Site icon The Musings Of An Opinionated Sod [Help Me Grow!]

Create With Blinkers …

For reasons I’m not exactly sure why, I was recently asked to present to a venture capitalist firm in the US about the creative process.

There were a ton of points, but one that got them the most bemused was this:

In essence, the point of the slide was if you spend your energy focused on what someone else has done, they’ve won.

The reason for the bemusement was they didn’t see creativity in terms of forging new opportunities, but exploiting existing ones.

Make something slightly better than someone else.
Leverage others efforts to be cheaper than someone else.
Ride trends to grow faster than someone else.

But in all cases, it was using creativity to build on others efforts rather than create their own.

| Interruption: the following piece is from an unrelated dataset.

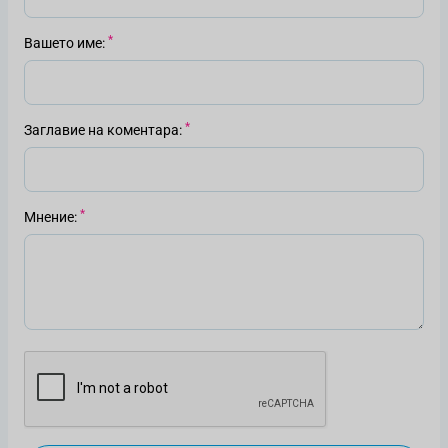
Вашето име
Заглавие на коментара
Мнение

On one level I get it. Fast followers is a business strategy that has grown all manner of companies … from Hollywood to Apple. However for a VC it was kind of strange to me until I looked into the numbers involved, and understood why it was starting to be much more preferable to go to the zoo than to keep looking for Unicorns.

That said, they kept asking me why I thought comparison was wrong.

And of course it isn’t.

Comparison can have many benefits from increasing standards to ambition.

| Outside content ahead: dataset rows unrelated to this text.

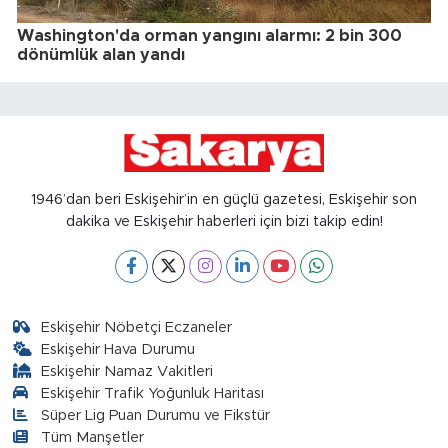
Washington'da orman yangını alarmı: 2 bin 300
dönümlük alan yandı
1946’dan beri Eskişehir’in en güçlü gazetesi, Eskişehir son
dakika ve Eskişehir haberleri için bizi takip edin!
Eskişehir Nöbetçi Eczaneler
Eskişehir Hava Durumu
Eskişehir Namaz Vakitleri
Eskişehir Trafik Yoğunluk Haritası
Süper Lig Puan Durumu ve Fikstür
Tüm Manşetler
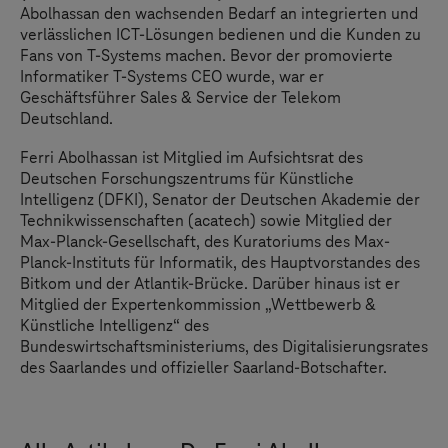
Abolhassan den wachsenden Bedarf an integrierten und
verlässlichen ICT-Lösungen bedienen und die Kunden zu
Fans von
T-Systems
machen. Bevor der promovierte
Informatiker
T-Systems
CEO wurde, war er
Geschäftsführer Sales & Service der Telekom
Deutschland.
Ferri Abolhassan ist Mitglied im Aufsichtsrat des
Deutschen Forschungszentrums für Künstliche
Intelligenz (DFKI), Senator der Deutschen Akademie der
Technikwissenschaften (acatech) sowie Mitglied der
Max-Planck-Gesellschaft, des Kuratoriums des Max-
Planck-Instituts für Informatik, des Hauptvorstandes des
Bitkom und der Atlantik-Brücke. Darüber hinaus ist er
Mitglied der Expertenkommission „Wettbewerb &
Künstliche Intelligenz“ des
Bundeswirtschaftsministeriums, des Digitalisierungsrates
des Saarlandes und offizieller Saarland-Botschafter.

However, in the creative development process, it can be a real danger.

Because when someone looks at work in the early stages of development and starts using comparative language … the result is ideas get undermined because of it.

The focus is shifted.

Clarity is distorted.

It hands control to the commentators not the creators.

Of course people are entitled to their opinion, but too many rush in and kill the potential of something by judging it as finished when it’s still in creation.

What makes it even worse is when that judgement is done by comparing the work on the table to something someone else has done – however loosely – at some point in time in history.

When that happens, those people are not just robbing the creatives of the excitement they have about creating something new, they’re robbing everyone of the potential of what something can become if it’s allowed to breathe.

It may be inconvenient to project management, timesheet obsessed, bean counters … but ideas grow, they’re rarely born fully formed.

So if you want to stand a chance of creating something that can change everything, then the best advice is trust the talent, support the work and stop being a fucking joy vampire.